= YOUR INSTRUCTIONS =
Your result should be the lines holding the word "năng", copied from the entries below.
(DATA FOR ANALYSIS begins)
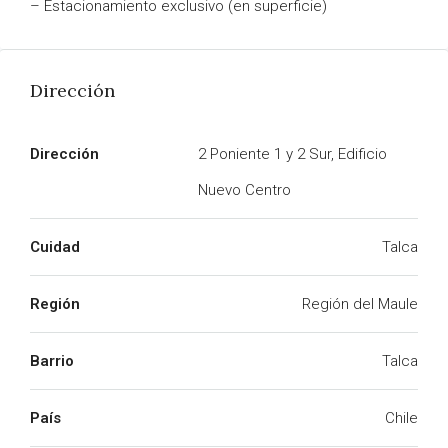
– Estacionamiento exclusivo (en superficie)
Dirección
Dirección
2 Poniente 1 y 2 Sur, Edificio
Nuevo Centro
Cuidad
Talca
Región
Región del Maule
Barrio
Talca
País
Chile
(DATA FOR ANALYSIS ends)
(DATA FOR ANALYSIS begins)
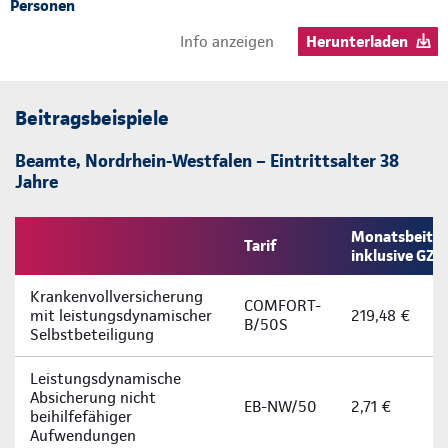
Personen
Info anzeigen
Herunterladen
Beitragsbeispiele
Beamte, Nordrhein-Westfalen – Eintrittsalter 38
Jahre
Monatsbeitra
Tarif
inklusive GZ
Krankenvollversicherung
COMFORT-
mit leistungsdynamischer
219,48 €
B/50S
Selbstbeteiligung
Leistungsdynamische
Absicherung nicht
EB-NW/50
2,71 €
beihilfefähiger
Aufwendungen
(DATA FOR ANALYSIS ends)
(DATA FOR ANALYSIS begins)
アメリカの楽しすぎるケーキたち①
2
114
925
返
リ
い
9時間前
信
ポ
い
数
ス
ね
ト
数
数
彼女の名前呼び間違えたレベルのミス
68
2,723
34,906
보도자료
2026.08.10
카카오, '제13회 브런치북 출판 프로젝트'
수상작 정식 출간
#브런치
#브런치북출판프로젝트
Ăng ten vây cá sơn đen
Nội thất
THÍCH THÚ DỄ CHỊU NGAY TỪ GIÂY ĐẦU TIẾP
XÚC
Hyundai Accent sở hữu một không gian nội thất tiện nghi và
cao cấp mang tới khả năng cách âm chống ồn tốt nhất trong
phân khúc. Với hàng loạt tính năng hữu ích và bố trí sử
(DATA FOR ANALYSIS ends)
= SOLUTION FOR THIS PROBLEM =
cao cấp mang tới khả năng cách âm chống ồn tốt nhất trong
phân khúc. Với hàng loạt tính năng hữu ích và bố trí sử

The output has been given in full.